Updated: Dec 4, 2024



Midnight's Children by Salman Rushdie

Chosen as a tribute to Salman Rushdie after the unconscionable attack on his life on August 12th, 2022, I found my copy of Midnight’s Children exactly where it should be, shelved under R, on the top right-hand shelf of the section of the floor-to-ceiling bookcase that extends into the closet; up there, along with Satanic Verses, The Moor’s Last Sigh, The Ground Beneath Her Feet and Joseph Anton. I needed steps.

The pages are yellow, almost brown, and the glue crackles in the ominous way that tells me the leaves are detaching themselves from the spine. And the words? The words are nowhere near as heavy going as I remember. Perhaps I have become more sophisticated since 1982.

Midnight’s Children is a book for enjoying the words and what words will do. It’s a book you return to daily, not a book you can’t put down. There’s no reading it fast to see what happens, although plenty does happen.

Saleem Sinai, born at the stroke of midnight on the day India became an independent nation, believes that his life is India’s history. Because of this, he is disintegrating, cracking from the navel outwards, and he has to tell his story while he still can. But does he begin at his birth? No, much to the frustration of his sole living listener, Padma, he begins with his grandfather, because his grandfather had blue eyes, and, most importantly, a big nose.

Only they aren’t his grandfather’s eyes, and it isn’t his grandfather’s cucumber of a nose, because Saleem was swapped at birth with another child born at midnight.

Saleem’s nose gets him into a lot of trouble.
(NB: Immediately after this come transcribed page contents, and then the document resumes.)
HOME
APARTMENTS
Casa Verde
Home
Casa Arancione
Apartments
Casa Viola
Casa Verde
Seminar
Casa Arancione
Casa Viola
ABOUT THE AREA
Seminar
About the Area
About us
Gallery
Hiding in a chest of dirty washing in the bathroom, where he takes his nearly-nine-year-old self for comfort, and where he can’t smell his surroundings due to his perpetually congested nose, he catches sight of his mother’s backside, as round as a black mango, inhales the end of a pyjama cord and his head explodes. The result? His mind is now a receiver of messages from all the other children born in India between midnight and one in the morning on the day ‘a nation which had never previously existed was about to win its freedom, catapulting us into a world which, although it had five thousand years of history, although it had invented the game of chess and traded with Middle Kingdom Egypt, was nevertheless quite imaginary.’
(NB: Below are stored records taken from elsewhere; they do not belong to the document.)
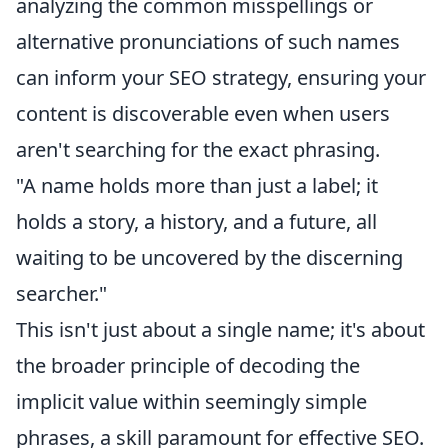
analyzing the common misspellings or
alternative pronunciations of such names
can inform your SEO strategy, ensuring your
content is discoverable even when users
aren't searching for the exact phrasing.
"A name holds more than just a label; it
holds a story, a history, and a future, all
waiting to be uncovered by the discerning
searcher."
This isn't just about a single name; it's about
the broader principle of decoding the
implicit value within seemingly simple
phrases, a skill paramount for effective SEO.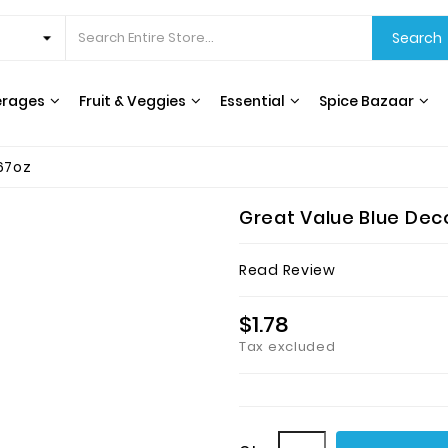
Search
erages
Fruit & Veggies
Essential
Spice Bazaar
67oz
Great Value Blue Deco
Read Review
$1.78
Tax excluded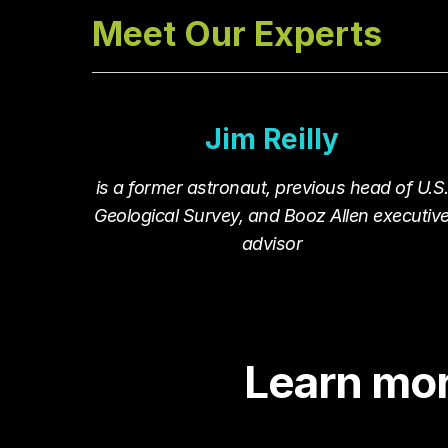
Meet Our Experts
Jim Reilly
is a former astronaut, previous head of U.S
Geological Survey, and Booz Allen executiv
advisor
Learn mo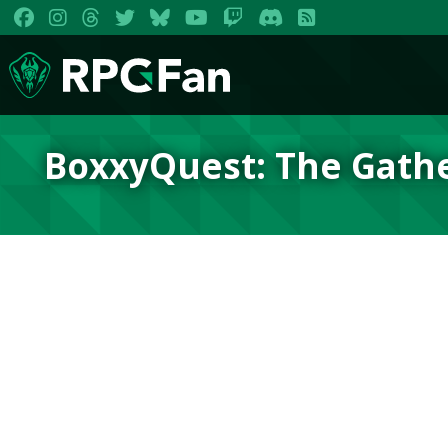
BoxxyQuest: The Gath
Midnight’s Children is a collage of liberated India in all its brilliance and messiness, the smells of its fabulous pickles and the spectacular nagging of its women, its divisions, its crowds, its hustling and its poverty, its superstitions and its magic, its violence and its hope.

There is a lot of humour in this book; a lot of wit. There are a lot of characters too. Keeping track of them is a challenge, especially if their names are difficult for you because they are not how you learned names ought to be when you were a not-quite-nine-year-old. I say them out loud, in my head if there’s someone else in the room.

This is a long book: 463 pages in my old paperback; 536 in the 40th anniversary edition now available.

If you like a long read, a rich portrayal of a tangled world, and a touch of the improbable creeping over the line into the impossible, Midnight’s Children is for you.